Fast JMS for Apache Pulsar: Modernize and Reduce Costs with Blazing PerformanceDecember 10, 2021
DataStax recently announced the availability of Fast JMS for Apache Pulsar, a JMS 2.0 API. By combining the industry-standard Java Messaging Service (JMS) API with the cloud-native and horizontally scalable Apache Pulsar™ streaming platform, DataStax is providing a powerful way to modernize your JMS infrastructure, improve performance, and reduce costs. Fast JMS is open source and is included in DataStax’s Luna Streaming Enterprise support of Apache Pulsar.
What is JMS?
Java Message Service (JMS), or Jakarta Messaging as it is now known, is a standard messaging API that is part of the Java Enterprise Edition (now Jakarta EE) ecosystem. It defines how to create, send, receive, and read messages between loosely coupled producers and consumers.

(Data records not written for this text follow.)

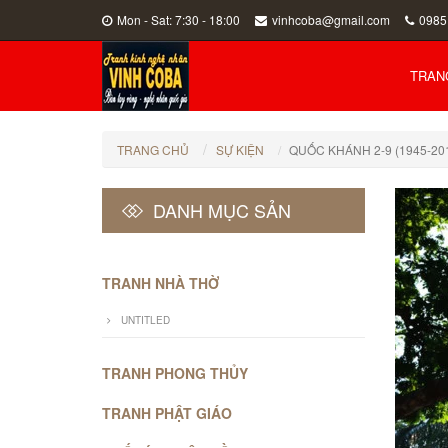
Mon - Sat: 7:30 - 18:00
vinhcoba@gmail.com
0985
TRAN
TRANG CHỦ
SỰ KIỆN
QUỐC KHÁNH 2-9 (1945-20
DANH MỤC SẢN
PHẨM
TRANH NHÀ THỜ
UNTITLED
TRANH PHONG THỦY
TRANH PHẬT GIÁO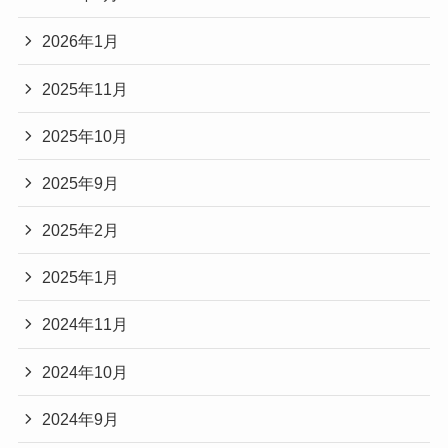
2026年1月
2025年11月
2025年10月
2025年9月
2025年2月
2025年1月
2024年11月
2024年10月
2024年9月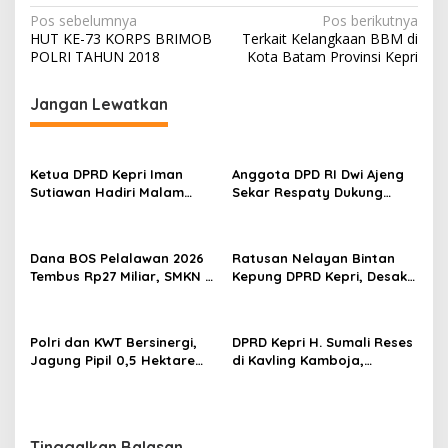
N
Pos sebelumnya
Pos berikutnya
HUT KE-73 KORPS BRIMOB
Terkait Kelangkaan BBM di
a
POLRI TAHUN 2018
Kota Batam Provinsi Kepri
v
i
Jangan Lewatkan
g
a
Ketua DPRD Kepri Iman
Anggota DPD RI Dwi Ajeng
s
Sutiawan Hadiri Malam
Sekar Respaty Dukung
Cinta Rasul Cinta Negeri,
Penuh Karang Taruna
i
Perkuat Ukhuwah dan
Sungai Pelunggut Gelar
p
Semangat Persatuan
Peringatan HUT RI 2026
Dana BOS Pelalawan 2026
Ratusan Nelayan Bintan
o
Tembus Rp27 Miliar, SMKN 1
Kepung DPRD Kepri, Desak
Pangkalan Kerinci Terima
Cabut Izin Tambang Pasir
s
Alokasi Terbesar
Laut dan PSN Pulau Poto
Polri dan KWT Bersinergi,
DPRD Kepri H. Sumali Reses
Jagung Pipil 0,5 Hektare
di Kavling Kamboja,
Ditanam untuk Perkuat
Tampung Aspirasi
Ketahanan Pangan Desa
Masyarakat
Mulya Subur
Tinggalkan Balasan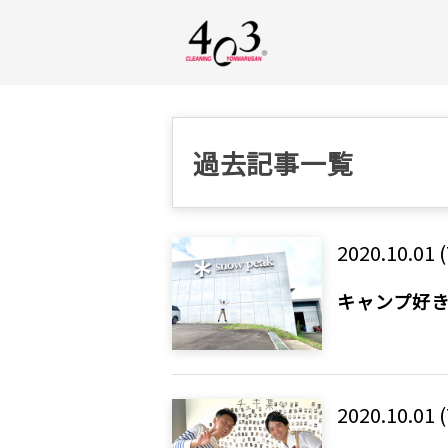
過去記事一覧
2020.10.01 
キャンプ好
2020.10.01 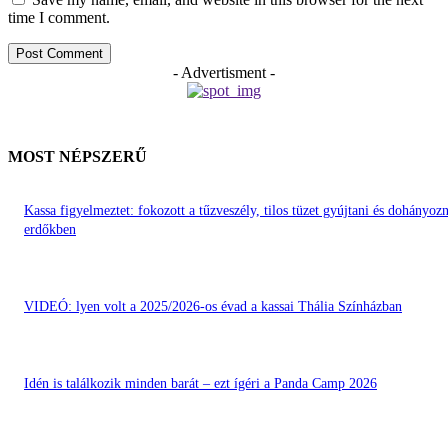
time I comment.
- Advertisment -
MOST NÉPSZERŰ
Kassa figyelmeztet: fokozott a tűzveszély, tilos tüzet gyújtani és dohányozn
erdőkben
VIDEÓ: lyen volt a 2025/2026-os évad a kassai Thália Színházban
Idén is találkozik minden barát – ezt ígéri a Panda Camp 2026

JMS was first released in 1998 and has been widely adopted as the backbone for enterprise applications. There are two main versions of the standard, 1.1 and 2.0. The 2.0 version, which updates the API to make it easier to use, is backward compatible for applications written to the 1.1 standard.
Because JMS is an API standard that is not opinionated about the implementation, it has seen wide adoption by traditional message brokers such as RabbitMQ, Apache ActiveMQ, and IBM MQ. However, these traditional message brokers are difficult to operate at the scale demanded by modern enterprise applications.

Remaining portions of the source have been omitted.